Two-dimensional Ostwald ripening with irreversible absorption or reaction on boundaries
Journal article, 2020
During Ostwald ripening, the growth of larger patches occurs at the expense of smaller ones via detachment, diffusion, and attachment of monomers. Customarily, the processes belonging to this important class are simulated with periodic boundary conditions. The two-dimensional Monte Carlo simulations presented herein are focused on the situation when diffusing monomers disappear as soon as they reach the lattice boundaries. For the Fickian diffusion (without the driving force for ripening), the shape of the corresponding kinetics and the time scale characterizing the drop of the concentration are independent of the initial concentration of monomers, the shape is independent of the lattice size as well, while the time scale is inversely proportional to the square of the lattice size.
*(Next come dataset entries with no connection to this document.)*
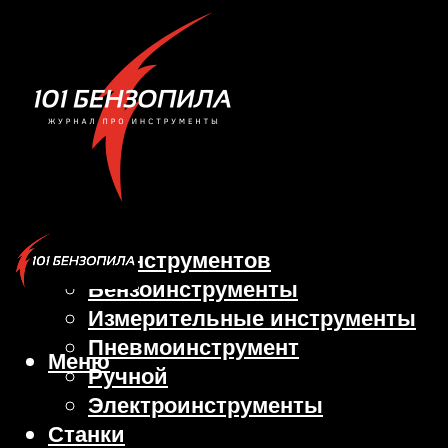
Виды инструментов
Бензоинструменты
Измерительные инструменты
Пневмоинструмент
Меню
Ручной
Электроинструменты
Станки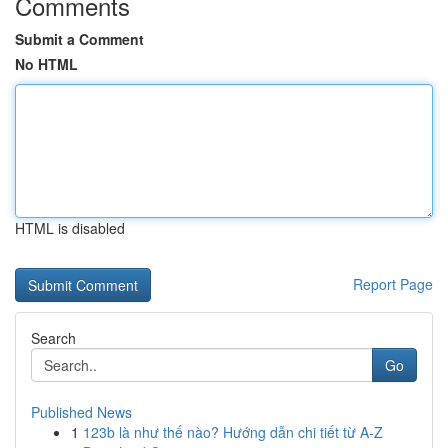
Comments
Submit a Comment
No HTML
HTML is disabled
Report Page
Search
Go
Published News
1
123b là như thế nào? Hướng dẫn chi tiết từ A-Z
With attractive interaction between monomers (this is the driving force for ripening), the time scale characterizing the drop of the concentration remains to be nearly inversely proportional to the square of the lattice size but increases with increasing the initial concentration of monomers. The lattice snapshots show that with increasing time the Ostwald-type patches first rapidly reach appreciable size, but then disappear at the periphery due the loss of monomers at the boundaries. The central area where these patches are observed shrinks, and nevertheless the patches grow there.